Defining Serverless — Part 4
Considering the performance needs of Serverless applications
This is Part 4 of a series defining Serverless Services in terms of five common traits, which John Chapin and I introduced in our free ebook from O'Reilly — What is Serverless?. If this is the first part you've come to I advise taking a look at Part 1 first, for context. In this part we discuss the fourth trait common to Serverless services.
Trait #4 — Performance capabilities defined in terms other than host size / count
Back when we looked at trait #1 we talked about how with Serverless we are no longer concerned with server hosts. We no longer think about the number of server host instances we are using for a given component, and nor are we able to define what type or size of server host instances our application is to run on. This has a corollary — it means that any performance capabilities that a Serverless service exposes are not defined in terms of host size or count. Given this, how are we to define the performance requirements that we need in order to run our Serverless applications?
In some ways this is not a new problem. With virtualization we never get the full capacity of a physical server machine within a virtual machine (VM). When we divide up a physical machine into several VMs it's rare that we will peg one VM to a discrete set of physical resources that no other VM can use. Even if we do split up CPU cores in such a way it's likely that several VMs will share network resources, for instance.
With containerization this abstractness becomes even more engrained. When we use something like Kubernetes we can specify how many cores of CPU we want per ‘pod’, and we can also define how much memory we need. But there's nothing here to specify what type of CPU we want, nor can we specify what amount of network capacity we need.
Serverless services have a few different ways of handling this.

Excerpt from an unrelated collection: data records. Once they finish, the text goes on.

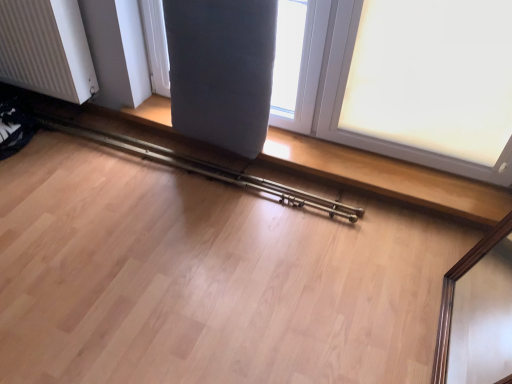 Question: From the image's perspective, is white ribbed radiator at left located above or below matte gray cushion at upper center, the second window positioned from the right?

Choices:
 (A) below
 (B) above

Answer: (B)

Question: In the image, is white ribbed radiator at left positioned in front of or behind matte gray cushion at upper center, which is the 1th window from left to right?

Choices:
 (A) front
 (B) behind

Answer: (B)

Question: Based on their relative distances, which object is nearer to the matte gray cushion at upper center, which is the 1th window from left to right?

Choices:
 (A) metallic brass rail at lower center
 (B) white frosted glass at upper right, positioned as the 2th window in left-to-right order
 (C) white ribbed radiator at left

Answer: (B)

Question: Which of these objects is positioned farthest from the metallic brass rail at lower center?

Choices:
 (A) white frosted glass at upper right, marked as the 1th window in a right-to-left arrangement
 (B) white ribbed radiator at left
 (C) matte gray cushion at upper center, the second window positioned from the right

Answer: (A) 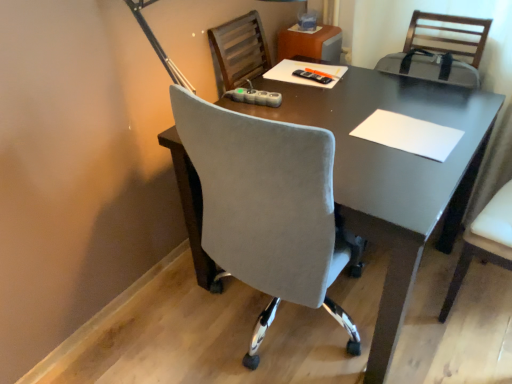 This screenshot has width=512, height=384. Find the location of `vacant space to the right of white paper at center`. vacant space to the right of white paper at center is located at coordinates [460, 114]. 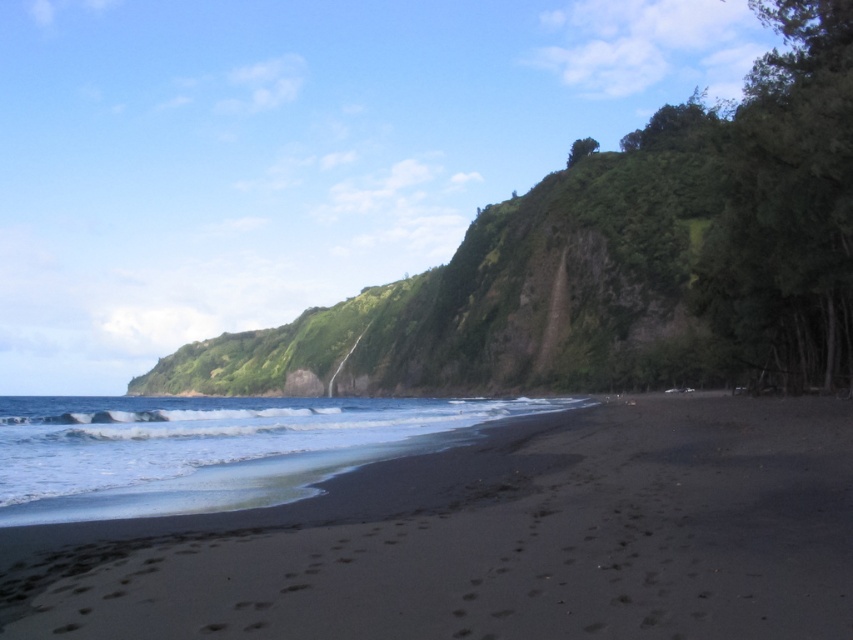 You are standing on the black sand at lower center and want to reach the clear water at lower left. Which direction should you move to get there?

Since the black sand at lower center is in front of clear water at lower left, you should move forward towards the clear water at lower left to reach it. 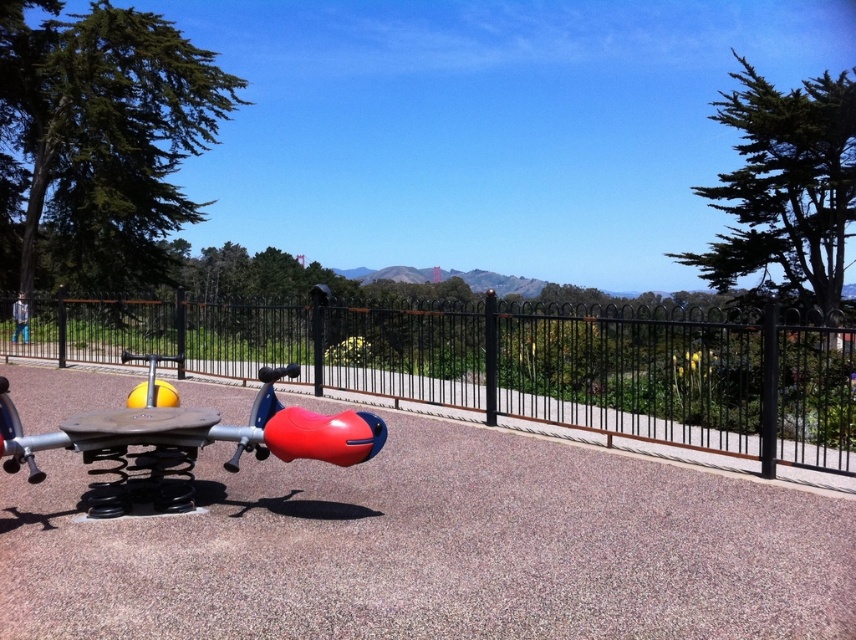 Between black metal fence at center and rubberized plastic seesaw at center, which one appears on the left side from the viewer's perspective?

rubberized plastic seesaw at center

Identify the location of black metal fence at center. The width and height of the screenshot is (856, 640). (506, 364). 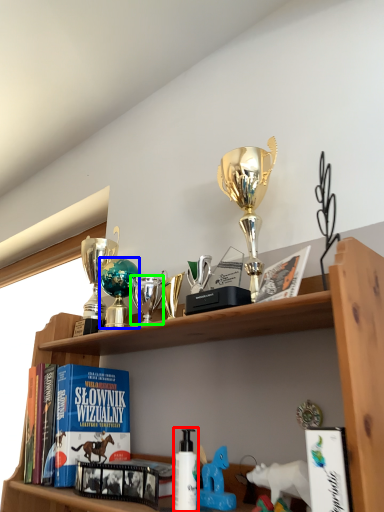 Question: Which object is the farthest from bottle (highlighted by a red box)? Choose among these: toy (highlighted by a blue box) or toy (highlighted by a green box).

Choices:
 (A) toy
 (B) toy

Answer: (A)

With AWS Lambda we have one performance dial — RAM. At time of writing we can specify the amount of RAM we need, from 128MB up to 1.5GB . This is a nice simple measure, that is also fairly easy to implement on the vendor side. However what we also get with Lambda is a ‘proportional’ increase in the amount of CPU and networking resource our function has available. A 1.5GB Lambda function will, roughly, get 12 times as much CPU resource as a 128MB function. That doesn't mean it's getting 12 times as many cores — all Lambda functions get 2 vCPUs — but it does mean that you'll get roughly 12 times as many CPU time slices. However I say ‘roughly’ since this is not guaranteed, and in fact the actual CPU performance you get can vary significantly with Lambda. I recommend John Chapin's article for more on this subject.
What you don't have the ability to do at all with AWS Lambda is say what overall speed CPU you want, that you want more cores, that you want a different amount of local disk storage, etc.
Backend-as-a-Service (BaaS) products all have very different ways of approaching configuration of performance. DynamoDB allows specification of throughput that you need. Kinesis lets you configure the number of shards, and consequently the amount of traffic that can be handled (and other capabilities.) Even S3 allows one coarse-grained performance switch — ‘Standard’ vs ‘Glacier’ storage classes.
However some BaaS services have no performance configuration at all, and what you see is what you get. If necessary you may need to re-architect your system to split up the load that you make to a BaaS service in order to satisfy your own performance needs.
One place where this topic can get a little fuzzy though, is where you do actually specify the more concrete resources that your Serverless service will use. Microsoft Azure Functions, for example, let's you run your Functions-as-a-Service (FaaS) functions on dedicated instances using Azure App Service Plans. Further, if you are using an open-source implementation of a FaaS platform and running it on your own hardware, or on Infrastructure-as-a-Service (IaaS) hosts, then you consequently have a lot more control over performance. I would argue, however, that these are specific cases and not ‘absolute’ Serverless situations, if you are both responsible for managing the underlying hosts and the application running on them. As soon as you are concerned about the state of long-lived components of any kind you are stepping out of the benefits of not having to tend to such components.
Finally, I think this is also an area where Serverless shows its immaturity in comparison with IaaS. AWS EC2 has (at time of writing) 76 different instance types. These support specialization across a vast number of use cases, offering variability of CPU capacity, RAM, disk space, IO performance and specialist hardware like GPUs and FPGAs. Very little of this customization is available to Lambda functions — does this mean that Lambda functions don't need such customization? No, it just means Lambda is still in early days. I fully expect that Lambda, and other FaaS and BaaS platforms, will evolve over the coming years to offer flexibility of performance needs, and will do so mostly in different ways to IaaS due to the abstraction of hosts. For instance I think it's likely that GPU and FPGA resources will be available elastically to attach to Lambda functions, as we do already see with Elastic GPUs being able to be attached to non-specialized EC2 instances.
In summary, since with Serverless we are abstracted from thinking about server hosts, Serverless services don't typically offer performance capabilities in terms of host size or count. However many Serverless services offer alternative ways to configure performance requirements, and I expect that these types of configuration will expand in the future.